Ewciu podobno jutro chwilowe załamanie pogody i śnieg właśnie. Rano było 9 stopni i przyjemnie, w południe zaczęło lać i leje do tej pory i jest już tylko 5 stopni. Może skończy się na chłodzie i deszczu...oby!
Przylaszczki są śliczne, moje kępy mają kilka lat. Kwitły od pierwszego roku kilkoma kwiatami. Teraz to ładne kępki
Przyjdzie i do Ciebie wiosna, trochę się boję żeby wszystko nie pomarzło...
Kasiu pięknie kwitnie, coraz więcej kwiecia w ogrodzie
Moje krokusy zaczynają przekwitać i pojawiają się kolejne tym razem ciemno fioletowe. Musze dokupić białe
Moje retikulaty dopiero w pąkach, ale rosną w bardziej ocienionym miejscu, to je spowalnia.
U nas po przecince dotarło znacznie więcej słońca i już widać różnicę, po drugi płot jest lity i stworzył mikroklimat. Jest cieplej w ogrodzie
W „szmaragdowym” prawie nic nie zrobiłam, bo wygonił mnie stamtąd deszcz i ogromny ból głowy. Zlikwidowałam tylko kopce czarnofuterkowców, przegrabiłam troszkę rabatki usuwając jesienne liście i wypompowałam "basen" z piwnicy.
Jeden rododendron wyglądał po zimie coś nie teges i aby nie uległ całkowitej destrukcji pozbawiłam go kilku gałązek (po konsultacji i oczywiście za zgodą naszej Bogdzi).

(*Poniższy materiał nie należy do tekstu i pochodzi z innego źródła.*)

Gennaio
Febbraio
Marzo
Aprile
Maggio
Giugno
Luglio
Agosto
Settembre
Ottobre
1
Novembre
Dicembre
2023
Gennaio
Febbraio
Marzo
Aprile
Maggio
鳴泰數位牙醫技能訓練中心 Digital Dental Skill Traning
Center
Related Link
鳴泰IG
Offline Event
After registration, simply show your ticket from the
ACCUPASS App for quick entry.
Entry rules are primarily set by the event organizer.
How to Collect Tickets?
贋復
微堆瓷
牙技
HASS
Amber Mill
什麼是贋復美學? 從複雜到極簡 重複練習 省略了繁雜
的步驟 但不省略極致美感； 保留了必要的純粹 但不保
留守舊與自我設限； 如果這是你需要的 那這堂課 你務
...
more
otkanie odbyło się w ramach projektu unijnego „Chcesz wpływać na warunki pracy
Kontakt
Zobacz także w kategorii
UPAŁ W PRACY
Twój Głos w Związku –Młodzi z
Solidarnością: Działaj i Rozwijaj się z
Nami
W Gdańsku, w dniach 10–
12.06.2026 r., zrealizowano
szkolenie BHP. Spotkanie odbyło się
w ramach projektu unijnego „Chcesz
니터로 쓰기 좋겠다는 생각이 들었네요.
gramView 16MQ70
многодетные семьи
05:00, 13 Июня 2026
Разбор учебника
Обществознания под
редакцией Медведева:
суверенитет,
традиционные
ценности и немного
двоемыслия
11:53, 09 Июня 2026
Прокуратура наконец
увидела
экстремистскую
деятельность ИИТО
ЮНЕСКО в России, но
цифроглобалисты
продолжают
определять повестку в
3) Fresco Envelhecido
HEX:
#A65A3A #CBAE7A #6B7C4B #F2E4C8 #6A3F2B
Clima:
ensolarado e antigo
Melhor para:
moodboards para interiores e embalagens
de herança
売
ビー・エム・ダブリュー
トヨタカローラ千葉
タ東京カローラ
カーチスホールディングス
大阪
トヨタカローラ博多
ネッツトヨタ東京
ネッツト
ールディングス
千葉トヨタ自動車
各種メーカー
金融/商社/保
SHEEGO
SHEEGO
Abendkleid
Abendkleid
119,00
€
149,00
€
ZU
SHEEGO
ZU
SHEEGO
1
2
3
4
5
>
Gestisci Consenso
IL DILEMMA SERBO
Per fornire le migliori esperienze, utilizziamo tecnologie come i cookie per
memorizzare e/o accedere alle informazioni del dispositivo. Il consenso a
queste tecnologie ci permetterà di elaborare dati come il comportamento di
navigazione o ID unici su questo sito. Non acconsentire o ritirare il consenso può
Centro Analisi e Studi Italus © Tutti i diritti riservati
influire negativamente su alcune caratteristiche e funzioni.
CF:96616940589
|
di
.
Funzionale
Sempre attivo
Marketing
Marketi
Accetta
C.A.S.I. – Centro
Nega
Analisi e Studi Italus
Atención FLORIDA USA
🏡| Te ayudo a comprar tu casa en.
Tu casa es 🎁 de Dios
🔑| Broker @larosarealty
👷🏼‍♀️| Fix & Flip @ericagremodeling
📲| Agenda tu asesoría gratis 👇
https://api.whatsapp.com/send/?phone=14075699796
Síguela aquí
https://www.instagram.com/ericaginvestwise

Dzięki .Tu na zdjeciu widac jak nierówno kwitną w tym roku rośliny. Niektóre iryski kwitna a inne ledwie kiełki z ziemi wystawiły i tak samo jest z krokusami.
Asiu, Aniu, Jolu i Ewo - dzięki, taka strata to nie problem, kupi się następną folię i już, ludzie mają naprawdę duże straty i z niepokojem obserwujemy jak zmienia nam się klimat, a niektórzy nasi rządzący mówią, że zmiana klimatu to wymysł ekologów
Tymczasem w ogrodzie coraz więcej symptomów budzącego się zielonego życia
Dorotko, nie wiem czy się za bardzo się pośpieszyłam z tym cięciem traw, ale liczę na to (być może naiwnie), że ostra zima już nie wróci. Zobaczymy.
Bergenie na północnej stronie skarpy przetrwały zimę zadziwiająco dobrze, nie widać po nich za bardzo śladów zimowego zmęczenia. Te rosnące na płaskim terenie są przyklapnięte i jeszcze się nie pozbierały.